Stored items
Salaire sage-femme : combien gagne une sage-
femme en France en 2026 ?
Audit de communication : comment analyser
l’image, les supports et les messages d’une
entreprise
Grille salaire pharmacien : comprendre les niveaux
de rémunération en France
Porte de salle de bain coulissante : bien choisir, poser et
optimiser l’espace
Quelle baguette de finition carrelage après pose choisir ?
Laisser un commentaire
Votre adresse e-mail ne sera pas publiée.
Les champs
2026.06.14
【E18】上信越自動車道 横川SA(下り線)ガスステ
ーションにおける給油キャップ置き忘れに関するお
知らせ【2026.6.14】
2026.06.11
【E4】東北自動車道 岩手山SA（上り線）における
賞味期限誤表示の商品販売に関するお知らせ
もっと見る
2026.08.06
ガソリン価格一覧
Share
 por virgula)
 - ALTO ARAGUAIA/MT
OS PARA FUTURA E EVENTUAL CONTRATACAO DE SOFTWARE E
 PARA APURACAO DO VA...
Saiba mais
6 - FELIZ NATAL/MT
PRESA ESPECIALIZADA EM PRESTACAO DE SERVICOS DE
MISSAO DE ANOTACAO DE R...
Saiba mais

==

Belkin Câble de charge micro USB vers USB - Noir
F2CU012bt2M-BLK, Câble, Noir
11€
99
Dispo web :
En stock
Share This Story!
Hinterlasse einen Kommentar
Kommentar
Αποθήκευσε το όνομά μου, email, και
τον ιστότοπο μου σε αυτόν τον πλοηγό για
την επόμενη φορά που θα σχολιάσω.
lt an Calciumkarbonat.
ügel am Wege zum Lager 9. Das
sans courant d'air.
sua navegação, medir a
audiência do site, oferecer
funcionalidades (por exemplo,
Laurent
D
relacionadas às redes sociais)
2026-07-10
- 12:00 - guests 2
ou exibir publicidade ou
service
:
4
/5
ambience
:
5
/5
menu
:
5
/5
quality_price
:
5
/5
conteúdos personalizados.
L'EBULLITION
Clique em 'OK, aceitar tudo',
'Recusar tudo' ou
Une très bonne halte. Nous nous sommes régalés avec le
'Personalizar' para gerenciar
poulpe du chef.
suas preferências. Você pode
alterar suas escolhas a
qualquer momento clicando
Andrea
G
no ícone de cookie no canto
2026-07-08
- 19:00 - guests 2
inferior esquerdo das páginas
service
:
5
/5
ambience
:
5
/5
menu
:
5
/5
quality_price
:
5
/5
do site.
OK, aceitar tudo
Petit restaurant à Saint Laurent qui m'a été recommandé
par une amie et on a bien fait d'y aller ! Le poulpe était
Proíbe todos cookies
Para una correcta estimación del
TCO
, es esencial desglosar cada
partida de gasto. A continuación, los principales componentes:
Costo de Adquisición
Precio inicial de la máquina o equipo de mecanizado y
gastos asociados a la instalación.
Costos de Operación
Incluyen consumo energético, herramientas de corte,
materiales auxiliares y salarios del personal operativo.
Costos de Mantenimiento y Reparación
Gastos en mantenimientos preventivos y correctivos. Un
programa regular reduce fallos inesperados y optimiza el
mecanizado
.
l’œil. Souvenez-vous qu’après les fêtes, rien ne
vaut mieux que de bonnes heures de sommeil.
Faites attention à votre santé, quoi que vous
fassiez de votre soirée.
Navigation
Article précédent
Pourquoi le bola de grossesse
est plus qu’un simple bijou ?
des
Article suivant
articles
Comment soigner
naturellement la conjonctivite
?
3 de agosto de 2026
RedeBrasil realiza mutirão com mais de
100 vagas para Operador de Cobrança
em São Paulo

---

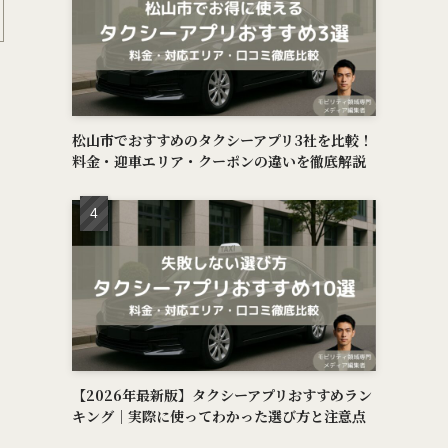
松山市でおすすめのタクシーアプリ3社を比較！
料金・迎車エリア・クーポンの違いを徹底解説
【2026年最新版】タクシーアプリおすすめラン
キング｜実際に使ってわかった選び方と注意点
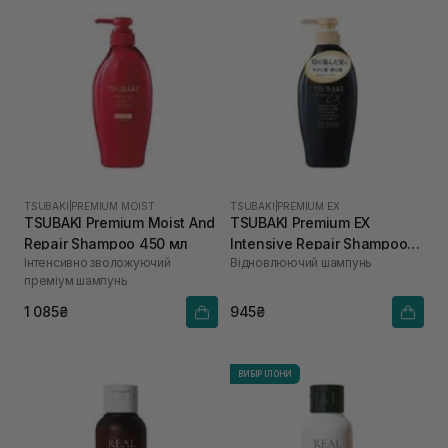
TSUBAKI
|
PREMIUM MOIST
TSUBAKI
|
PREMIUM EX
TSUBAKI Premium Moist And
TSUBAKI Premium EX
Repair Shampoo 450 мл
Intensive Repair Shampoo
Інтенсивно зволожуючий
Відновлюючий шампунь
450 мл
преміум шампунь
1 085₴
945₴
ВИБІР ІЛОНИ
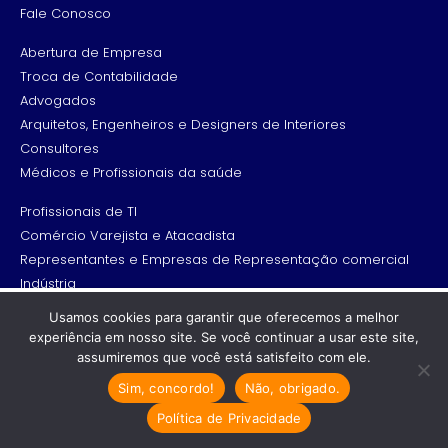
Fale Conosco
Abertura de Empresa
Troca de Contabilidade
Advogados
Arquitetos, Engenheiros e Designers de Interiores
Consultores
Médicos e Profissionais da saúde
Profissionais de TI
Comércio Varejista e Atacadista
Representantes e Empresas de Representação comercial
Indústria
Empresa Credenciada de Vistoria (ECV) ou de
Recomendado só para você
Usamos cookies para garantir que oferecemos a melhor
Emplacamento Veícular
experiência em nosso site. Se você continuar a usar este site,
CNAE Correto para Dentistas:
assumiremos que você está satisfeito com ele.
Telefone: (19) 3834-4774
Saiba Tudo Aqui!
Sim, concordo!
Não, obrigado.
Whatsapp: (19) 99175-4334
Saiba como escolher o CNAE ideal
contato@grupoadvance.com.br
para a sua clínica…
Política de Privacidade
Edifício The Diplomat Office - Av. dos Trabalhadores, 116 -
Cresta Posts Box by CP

# EXERCISE DESCRIPTION:
Word for word, restate the lines above from the one with "ВИБІР ІЛОНИ" through the one with "Emplacamento Veícular", keeping both ends and dropping the pictures.

# ANSWER TO THE EXERCISE:
ВИБІР ІЛОНИ
Fale Conosco
Abertura de Empresa
Troca de Contabilidade
Advogados
Arquitetos, Engenheiros e Designers de Interiores
Consultores
Médicos e Profissionais da saúde
Profissionais de TI
Comércio Varejista e Atacadista
Representantes e Empresas de Representação comercial
Indústria
Empresa Credenciada de Vistoria (ECV) ou de
Recomendado só para você
Usamos cookies para garantir que oferecemos a melhor
Emplacamento Veícular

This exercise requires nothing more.